Significance: The freshness factor (once per week) shows that the daily postings are inefficient. Either your company should reduce staff and aim for weekly postings, or rethink the marketing plan to increase the freshness factor.

Metric: Time to Resolution
Definition: The speed at which a particular help-desk issue is solved. This metric can be measured against internal or external service level agreements.
Example: A trading partner, promised 99.7% uptime annually, reports that the extranet link is down. The time to fix the outage from the moment of notification is the time to resolution.
Significance: Particularly important in cases where reliability is the primary indicator of customer satisfaction. Time to resolution, along with the frequency of breakdowns, can provide early warnings of an overburdened staff, a troubled system or a possible breach of a service level agreement. Also of particular importance as an "ecosystem metric," whereby a company such as Cisco Systems can assure that a customer will get the same high level of service "end to end"—even if a partner company has to provide support and service. For instance, Cisco might require four levels of case resolution in the event of a outage at one of its network gear customers, says Kevin MacRitchie, vice president of worldwide channels technical operations. And if by that time the ecosystem hasn't fixed the problem, notice reaches the desk of chief executive John Chambers.

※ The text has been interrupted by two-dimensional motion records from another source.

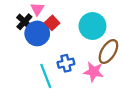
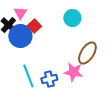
cyan circle: (92, 26) -> (72, 18), moved, size x0.7
blue cross: (66, 63) -> (49, 79), moved

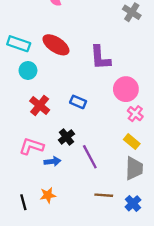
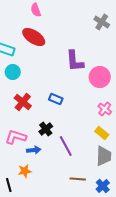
red ellipse: (56, 45) -> (34, 37), moved
pink circle: (126, 89) -> (100, 77), moved
orange star: (48, 195) -> (25, 171), moved

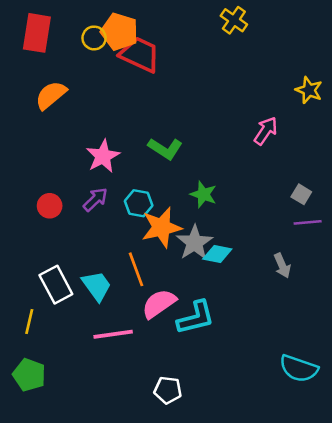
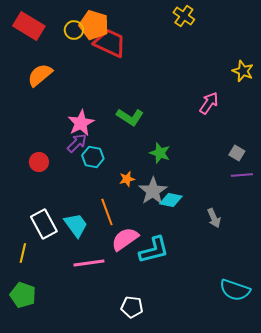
red rectangle: (37, 33) -> (29, 26), turned -68
purple arrow: (95, 199) -> (77, 143), moved
cyan hexagon: (139, 203) -> (93, 157), moved
orange star: (161, 227) -> (127, 179), size x0.5
gray arrow: (282, 266) -> (214, 218), moved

Metric: Customer Data Management Payoff
Definition: The payoff of data cleansing. Divide the amount saved in improved data quality by the amount spent to clean that data.
Example: Duplicate customer records in a database can hurt earnings through unnecessary mailings. In this case:

# duplicates in database x mailings/year x cost/mailing
cost of data deduplication

You may also use the number of incorrect customer fields to find the percentage of data that is bad, then calculate the costs of customer interactions that depend on the accuracy of those fields to predict further the cost savings of data cleansing projects.
Significance: Companies often fail to understand the real effects of dirty data, according to customer relationship management software vendor Harte-Hanks. Showing a direct correlation with a tangible expense like shipping helps the business case of data-cleansing projects. A higher ratio is better.

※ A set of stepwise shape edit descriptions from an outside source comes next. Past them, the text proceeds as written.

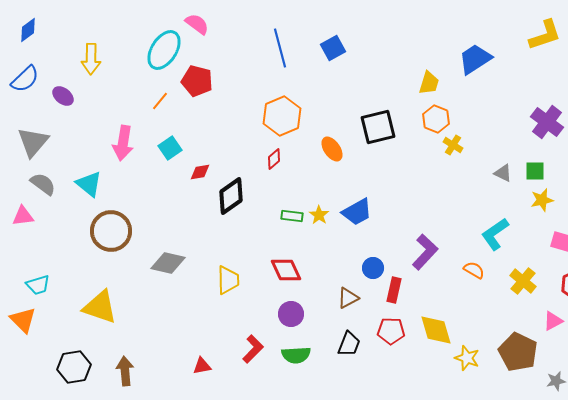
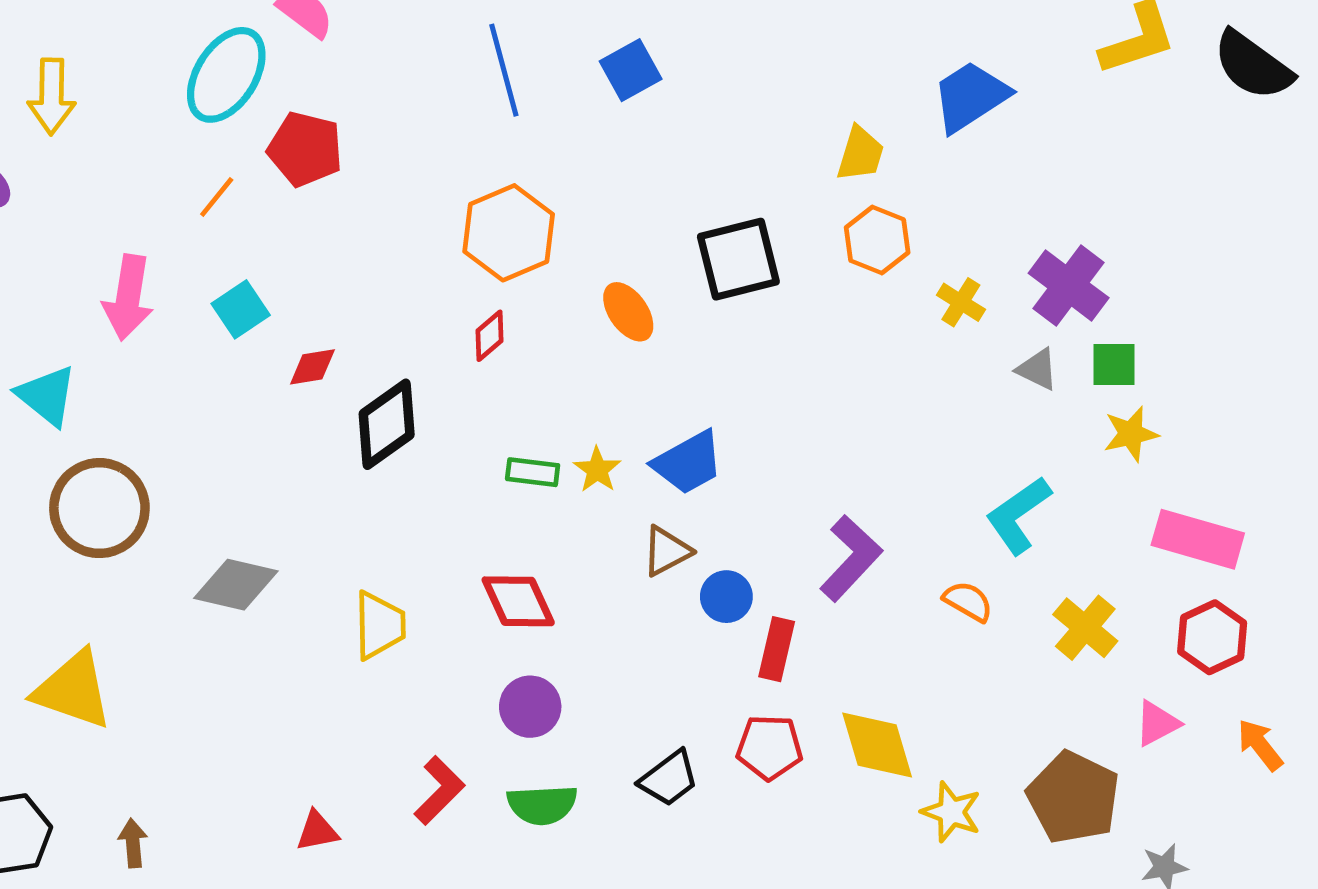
purple cross: (547, 122) -> (1069, 285), moved
yellow cross: (453, 145) -> (961, 302), moved
brown triangle: (348, 298) -> (667, 551), moved
black trapezoid: (349, 344) -> (669, 778), turned 32
brown arrow: (125, 371) -> (133, 843), size x0.7

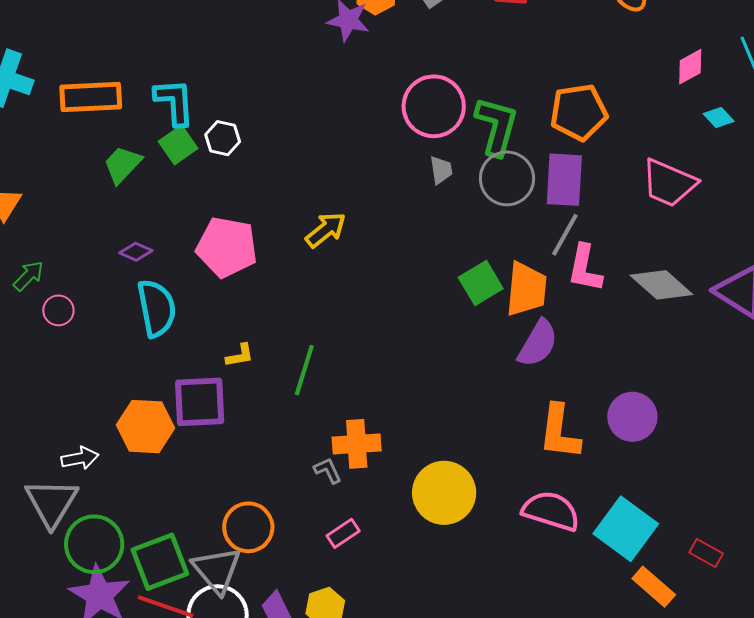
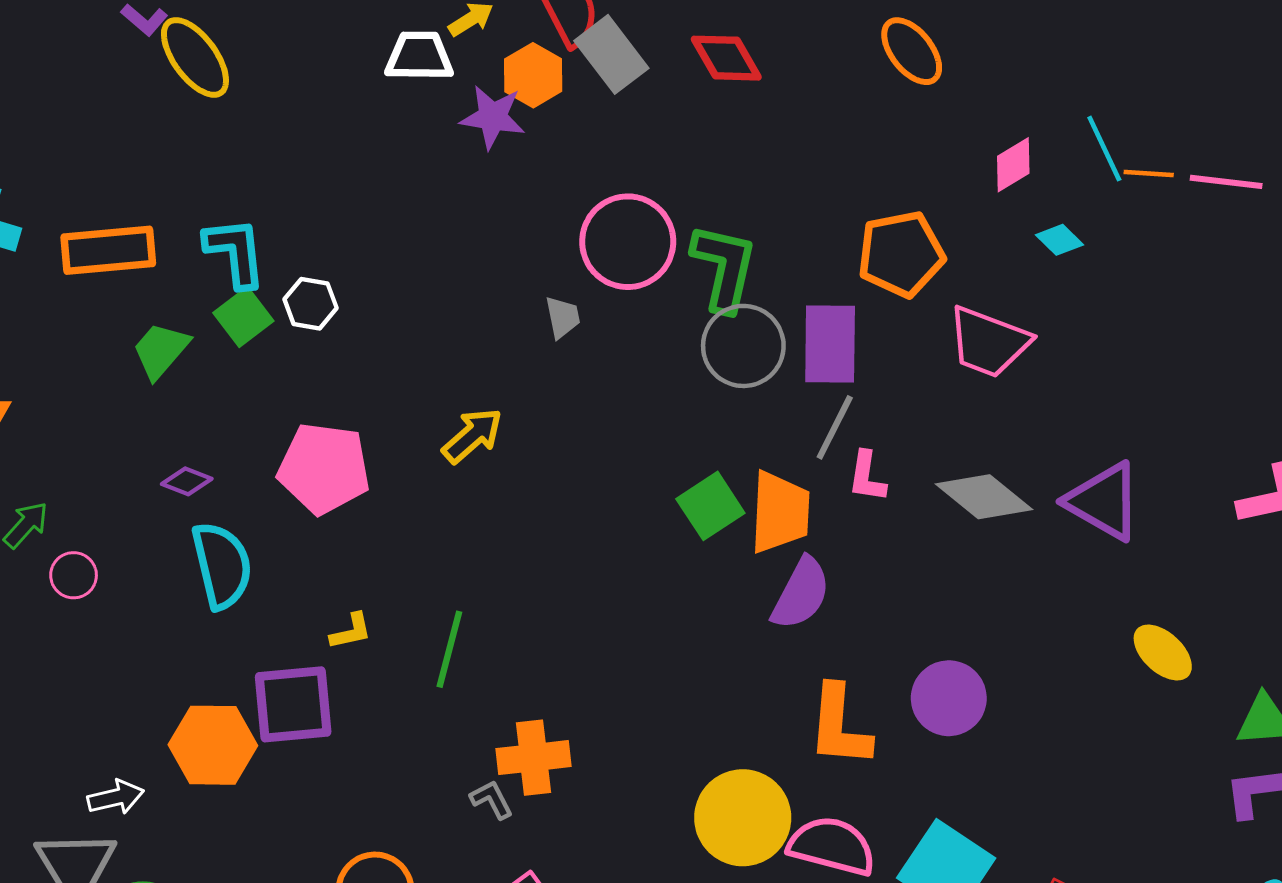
orange pentagon: (579, 112) -> (901, 254), moved
gray trapezoid: (441, 170) -> (563, 317), moved
pink L-shape: (585, 268) -> (867, 477), size x0.7
yellow circle: (444, 493) -> (743, 818), moved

Metric: Early Buying Signal
Definition: The click-through and usage behavior of a visitor to your Web site that corresponds to an increased propensity to make a near-term purchase.
Example: Analyze behavior of customers that have made purchases to infer patterns, then flag visitors that exhibit such patterns. Manny Sodbinow, senior analyst of the Patricia Seybold Group, gives this example: On its Web site, a chip manufacturer provides simulations modeling new types of chips. Engineers that have purchased components have (a) spent increasingly longer amounts of time viewing the simulations and (b) explored them in greater depth. Increases for other visitors in either (a) or (b) indicate a potential sales lead.
Significance: Using a buyer's behavior before purchasing closes down the sales cycle; customer is served; and sale is made with minimum friction.